All of these moments deliver the visceral discomfort and aghast enjoyment we’ve come to expect from this series. But they also seem less like original-flavor Succession and more like a tongue-in-cheek satire of Succession.
Still, “Secession” is a solid introduction into the next chapter of Roy family backstabbing, and I mean “Roy family” in particular. Succession briefly incorporated “regular” people at the end of season two as all the cruises allegations blew up. But “Secession” is all the Roys, and only the Roys and their various hangers-on. “No real person involved” was an immoral classification that Waystar Royco employees used casually and often, and “Secession” crawls inside the insularity that leads to that kind of nonchalance.
These are all astonishingly awful people being astonishingly awful to each other, and I appreciate how there is very little here with which to sympathize. If you fist-pumped at Kendall taking on Logan at the end of last season, “Secession” is a reminder that he is just as narcissistic, self-obsessed, self-pitying, and delusional as the rest of the Roys. Strong’s big ol’ smile when Kendall joked to Greg, “Who said I never killed anyone?” Horrifying!

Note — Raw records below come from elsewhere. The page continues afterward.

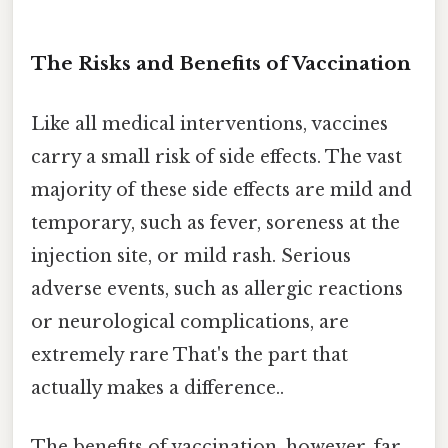
The Risks and Benefits of Vaccination
Like all medical interventions, vaccines
carry a small risk of side effects. The vast
majority of these side effects are mild and
temporary, such as fever, soreness at the
injection site, or mild rash. Serious
adverse events, such as allergic reactions
or neurological complications, are
extremely rare That's the part that
actually makes a difference..
The benefits of vaccination, however, far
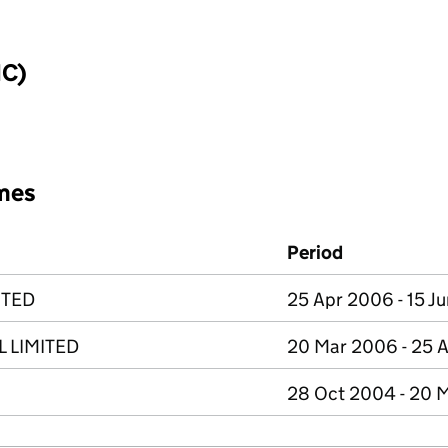
IC)
mes
Period
ITED
25 Apr 2006 - 15 J
L LIMITED
20 Mar 2006 - 25 
28 Oct 2004 - 20 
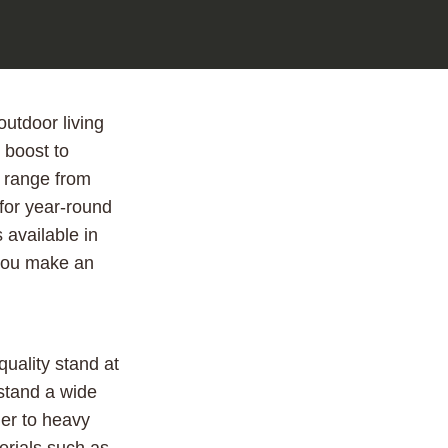
utdoor living
 boost to
n range from
 for year-round
 available in
 you make an
uality stand at
hstand a wide
mer to heavy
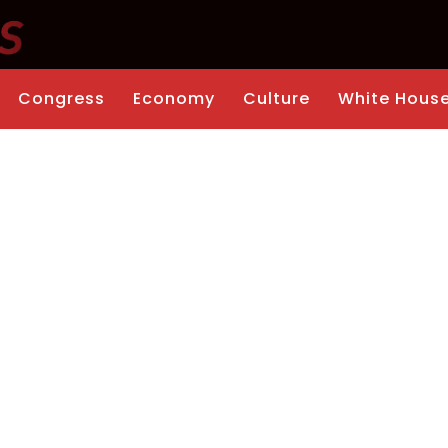
Congress
Economy
Culture
White Hous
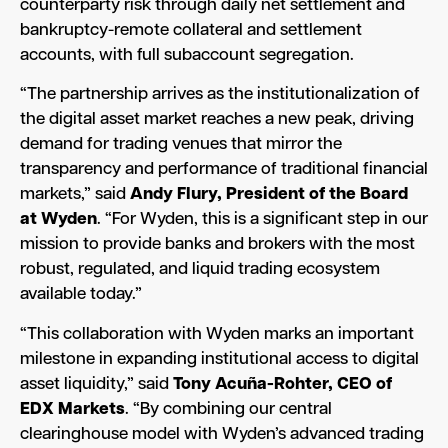
counterparty risk through daily net settlement and
bankruptcy-remote collateral and settlement
accounts, with full subaccount segregation.
“The partnership arrives as the institutionalization of
the digital asset market reaches a new peak, driving
demand for trading venues that mirror the
transparency and performance of traditional financial
markets,” said
Andy Flury, President of the Board
at Wyden
. “For Wyden, this is a significant step in our
mission to provide banks and brokers with the most
robust, regulated, and liquid trading ecosystem
available today.”
“This collaboration with Wyden marks an important
milestone in expanding institutional access to digital
asset liquidity,” said
Tony Acuña-Rohter, CEO of
EDX Markets
. “By combining our central
clearinghouse model with Wyden’s advanced trading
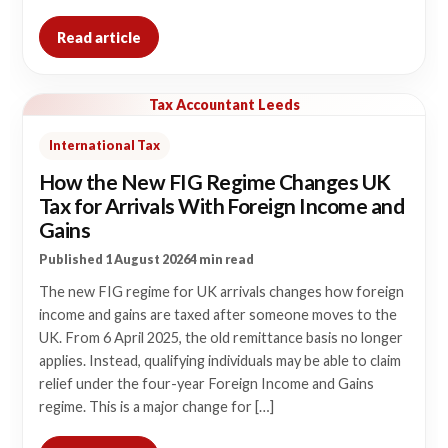
Read article
Tax Accountant Leeds
International Tax
How the New FIG Regime Changes UK
Tax for Arrivals With Foreign Income and
Gains
Published 1 August 2026
4 min read
The new FIG regime for UK arrivals changes how foreign
income and gains are taxed after someone moves to the
UK. From 6 April 2025, the old remittance basis no longer
applies. Instead, qualifying individuals may be able to claim
relief under the four-year Foreign Income and Gains
regime. This is a major change for […]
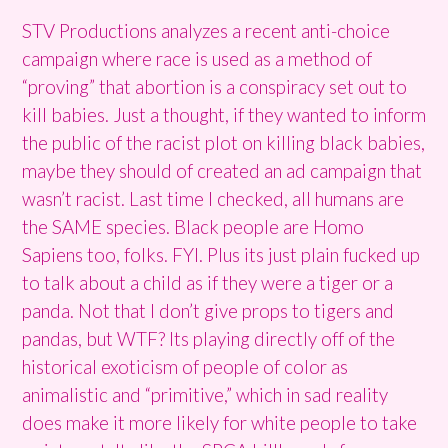
STV Productions analyzes a recent anti-choice
campaign where race is used as a method of
“proving” that abortion is a conspiracy set out to
kill babies. Just a thought, if they wanted to inform
the public of the racist plot on killing black babies,
maybe they should of created an ad campaign that
wasn’t racist. Last time I checked, all humans are
the SAME species. Black people are Homo
Sapiens too, folks. FYI. Plus its just plain fucked up
to talk about a child as if they were a tiger or a
panda. Not that I don’t give props to tigers and
pandas, but WTF? Its playing directly off of the
historical exoticism of people of color as
animalistic and “primitive,” which in sad reality
does make it more likely for white people to take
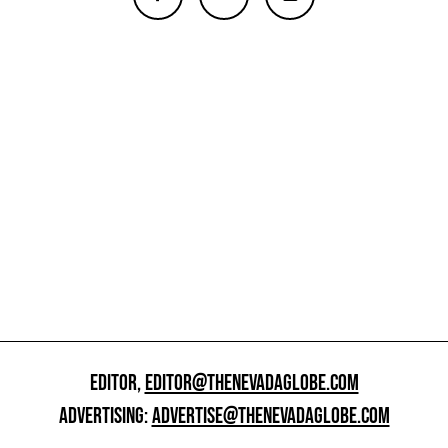
EDITOR,
EDITOR@THENEVADAGLOBE.COM
ADVERTISING:
ADVERTISE@THENEVADAGLOBE.COM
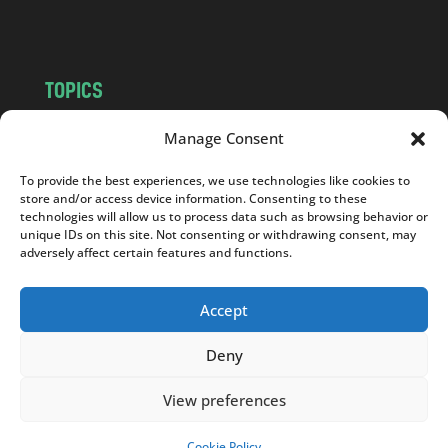
m
TOPICS
NEWS
INSIGHTS
Manage Consent
POLITICS
SOCIETY
To provide the best experiences, we use technologies like cookies to
CULTURE
BUSINESS
store and/or access device information. Consenting to these
EDITOR’S PICK
READER’S CHOICE
technologies will allow us to process data such as browsing behavior or
unique IDs on this site. Not consenting or withdrawing consent, may
PO POLSKU
adversely affect certain features and functions.
Accept
Deny
Copyright © 2026
Notes From Poland
|
Design
jurko studio
| Code by
2sides.pl
View preferences
Cookie Policy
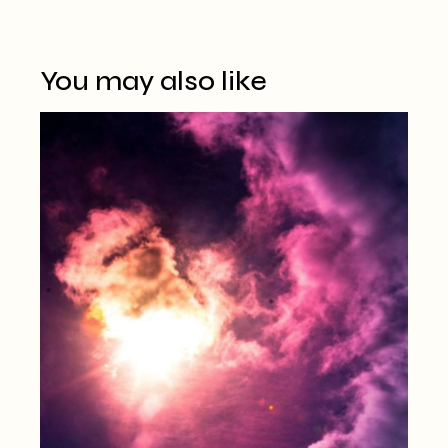
You may also like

The Roys are always telling on themselves (Roman calling himself a fuckup, Shiv and her threesome suggestions), and Kendall isn’t automatically a good person just because he’s challenging Logan. But is he a better person than Roman or Shiv or Gerri or Connor (Alan Ruck) or Karl (David Rasche) or Karolina (Dagmara Dominczyk), or any of the people who stand by Logan, who is very much—as Kendall said during that press conference—“a malignant presence, a bully, and a liar”?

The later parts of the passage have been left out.